Проснулся он на рассвете, когда за окном, как сорок лет назад в его первом свидании с Кавказом, была видна уже ставшая неглубокой вечная долина с быстро бегущей звонкой речкой, и через несколько минут при одном из поворотов состава он увидел море. Он вспомнил, как впервые в жизни перед ним открылся этот волшебный вид горной долины, впадающей в сине-зеленое море, увидел себя, мальчишку, смотрящего в окно с верхней полки, увидел Исану и с удивлением подумал о том, что он теперь на целых пятнадцать лет старше, чем Исана тогда, в сорок седьмом. Всю дорогу от Туапсе до Сочи он простоял у окна в коридоре, любуясь морем.
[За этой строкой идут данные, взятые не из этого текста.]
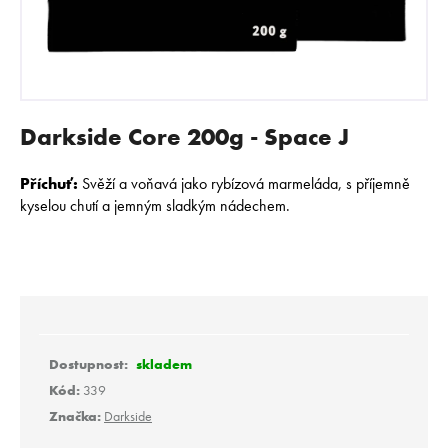
E
N
A
J
Í
Darkside Core 200g - Space J
T
?
Příchuť:
Svěží a voňavá jako rybízová marmeláda, s příjemně
kyselou chutí a jemným sladkým nádechem.
HLEDAT
D
skladem
o
Kód:
339
p
Značka:
Darkside
o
Работа над записками невольно пробудила в нем способность видеть все по-иному, и уже устоявшийся за последние годы облик Сочи как самого нарядного и самого «совершенного» из «советских» южных курортов, вдруг затуманился, и сквозь этот туман Времени стали проступать картины сорока-, тридцати-, двадцатилетней давности. Нина с ее великолепной памятью стала ему надежной помощницей в этом воскрешении былого. И перед их слившимся мысленным взором возник веселый шанхай между проспектом Сталина и дворцом-вокзалом, и первые лучи Солнца ранним утром, когда из всех улочек и переулков этого шанхая, из всех комнатушек и голубятен, сданных «дикарям», деловито, как на работу спешили люди на пляж, чтобы, отбыв положенное, посидеть вечером в «Горке» или «Голубом».

Они стояли на Платановой аллее, но в упор не видели многоэтажной гостиницы, нового торгового центра и новых прямых, прорубленных «по живому» улиц, уходящих к вокзалу и рынку.
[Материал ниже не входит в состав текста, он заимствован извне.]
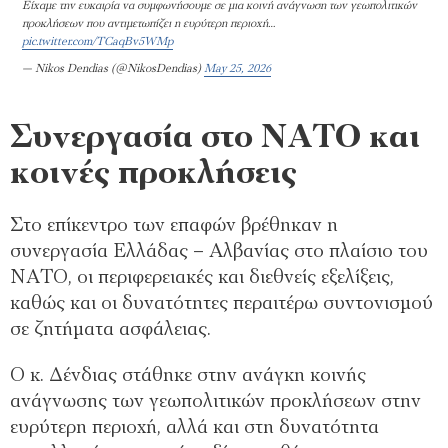
Είχαμε την ευκαιρία να συμφωνήσουμε σε μια κοινή ανάγνωση των γεωπολιτικών
προκλήσεων που αντιμετωπίζει η ευρύτερη περιοχή…
pic.twitter.com/TCaqBv5WMp
— Nikos Dendias (@NikosDendias)
May 25, 2026
Συνεργασία στο ΝΑΤΟ και
κοινές προκλήσεις
Στο επίκεντρο των επαφών βρέθηκαν η
συνεργασία Ελλάδας – Αλβανίας στο πλαίσιο του
ΝΑΤΟ, οι περιφερειακές και διεθνείς εξελίξεις,
καθώς και οι δυνατότητες περαιτέρω συντονισμού
σε ζητήματα ασφάλειας.
Ο κ. Δένδιας στάθηκε στην ανάγκη κοινής
ανάγνωσης των γεωπολιτικών προκλήσεων στην
ευρύτερη περιοχή, αλλά και στη δυνατότητα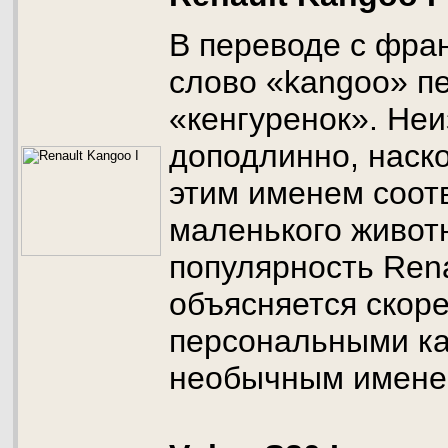
В переводе с фра
слово «kangoo» п
«кенгуренок». Не
доподлинно, наск
этим именем соотв
маленького животн
популярность Rena
объясняется скоре
персональными ка
необычным имене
– Вот здесь, – показывала Нина, – была наша с тобой булочная-кондитерская. Ты еще помнишь вкус знаменитых сочинских слоек и пирожных «трубочка с кремом» размером с молочную бутылку?

И перед Ли, впервые за время их долгой совместной жизни подключившимся к ее подсознанию, возникал четкий образ небольшого красивого домика, и он видел себя еще молодого с малышом-сыном стоящими у дверей булочной в ожидании, когда Нина вынесет оттуда каждому по еще теплой душистой слоистой булочке.

– А в том саду… – сказал Ли, следя за образами, возникающими в воображении Нины.

– Был рыбный ресторан, – закончила Нина.

И Ли увидел их всех вместе, сидящих втроем за столиком, сдвинутым в сторону мелкого бассейна, где в солнечных лучах, пробивающихся сквозь кроны деревьев, серебром и золотом чешуи сверкала форель. Уже принесли обед, и Нина сердито зовет сына, который не может оторвать взгляд от этого живого блеска, от сияния жизни.